Stored data:
* * * * * * *

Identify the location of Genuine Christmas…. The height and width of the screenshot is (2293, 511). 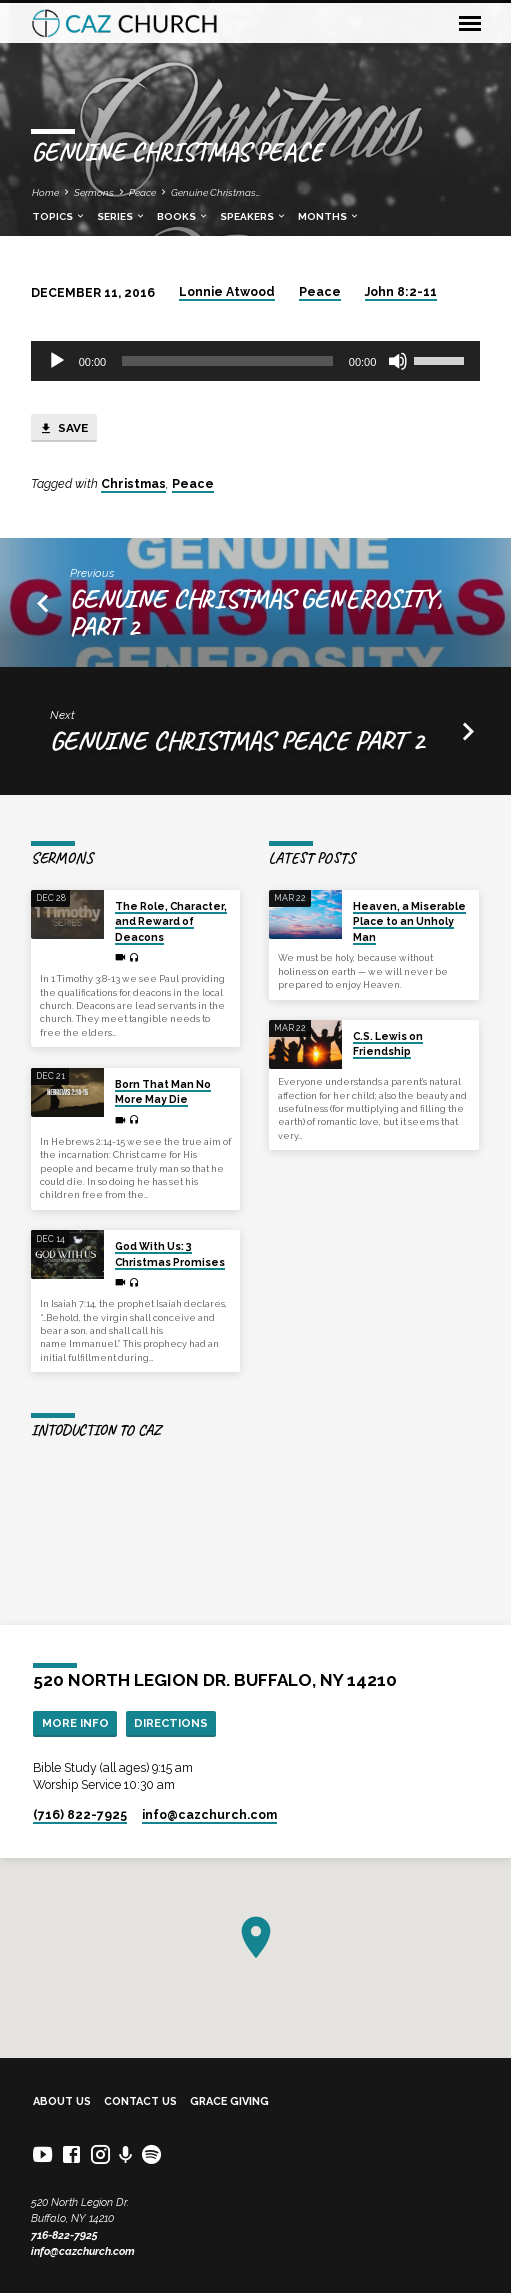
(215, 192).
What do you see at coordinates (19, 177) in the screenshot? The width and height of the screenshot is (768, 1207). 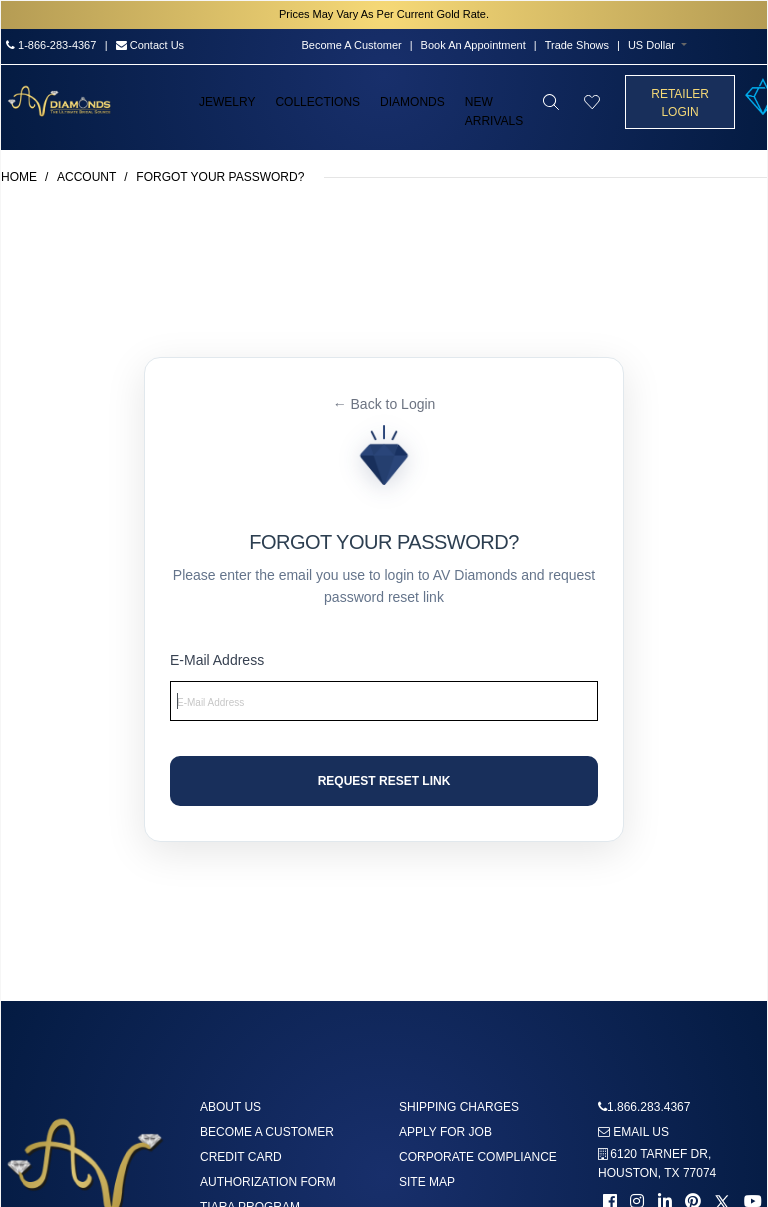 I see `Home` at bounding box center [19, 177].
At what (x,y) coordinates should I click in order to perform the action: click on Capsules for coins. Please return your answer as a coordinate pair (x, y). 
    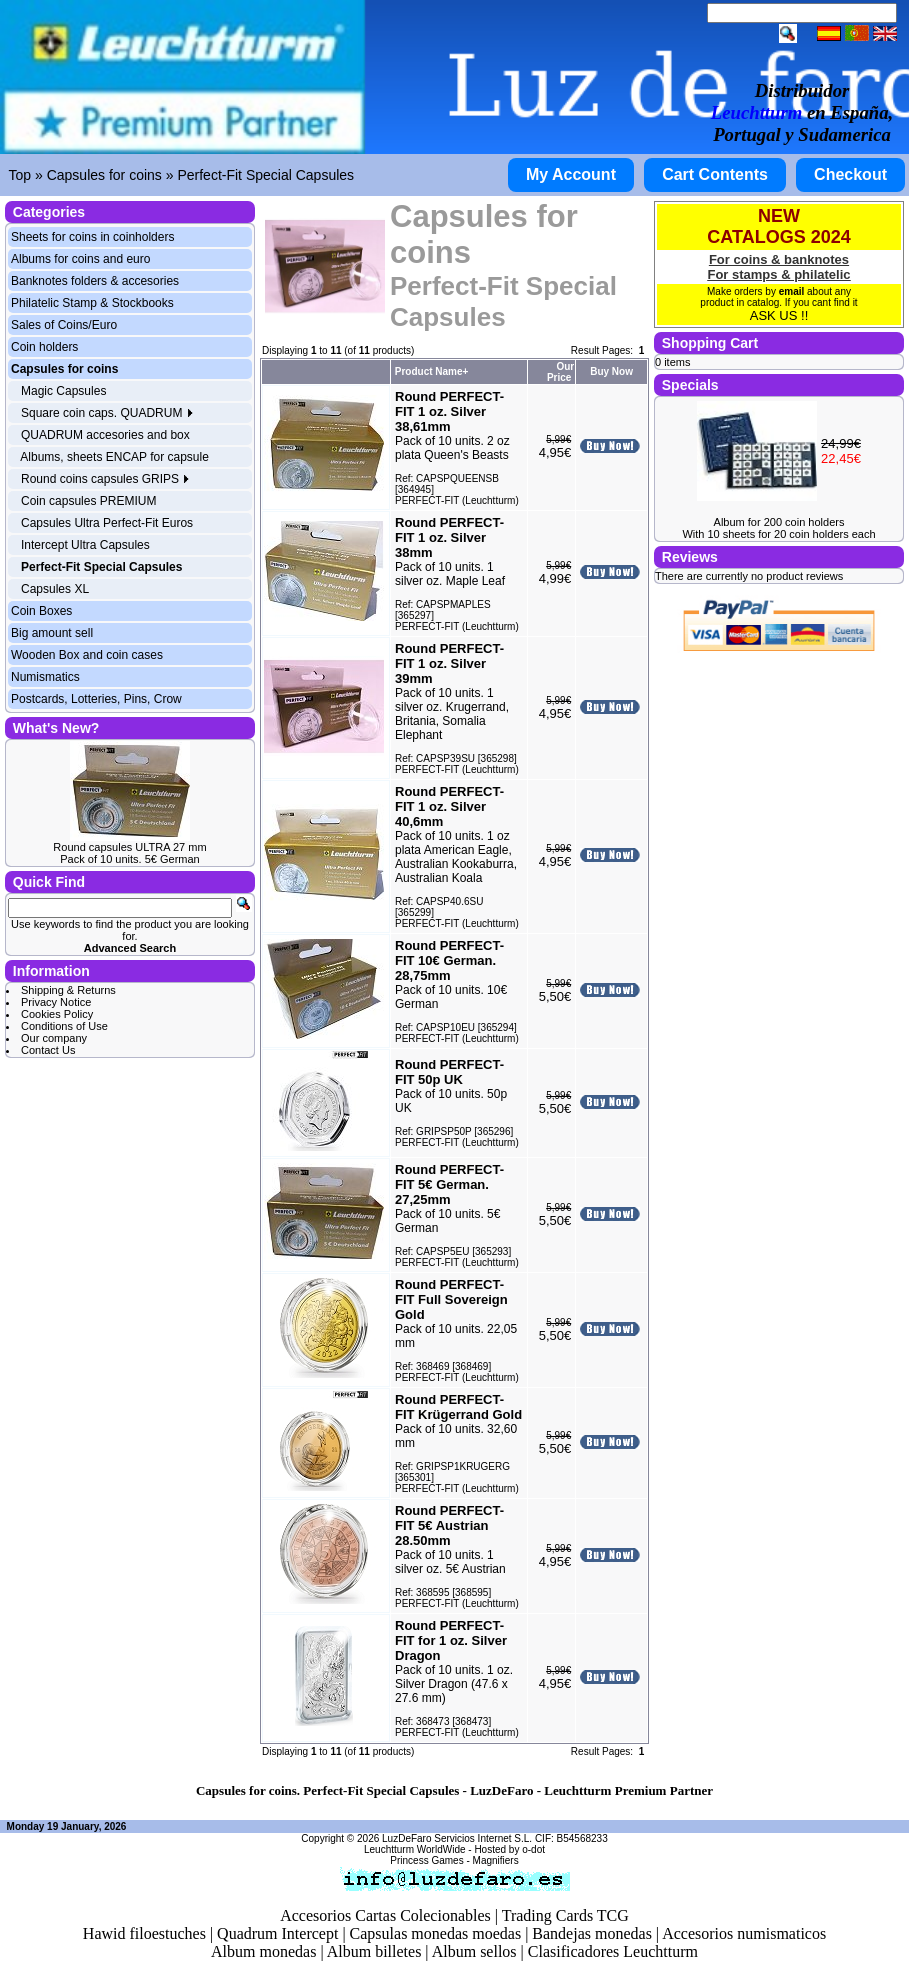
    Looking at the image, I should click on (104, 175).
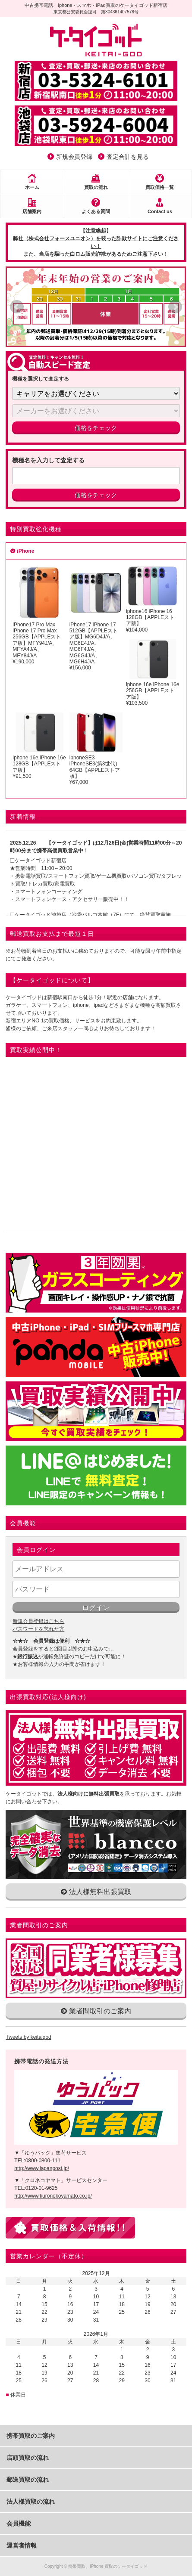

* * * * * * *

◆ **WORK REQUIRED**:
Reproduce exactly the part of the records above that begins at the line holding "At what (x,y)" and ends at the final line, both included, leaving out the pictures.

◆ **ANSWER TO THIS PROBLEM**:
At what (x,y) coordinates should I click in order to perform the action: click on Capsules for coins. Please return your answer as a coordinate pair (x, y). 
    Looking at the image, I should click on (104, 175).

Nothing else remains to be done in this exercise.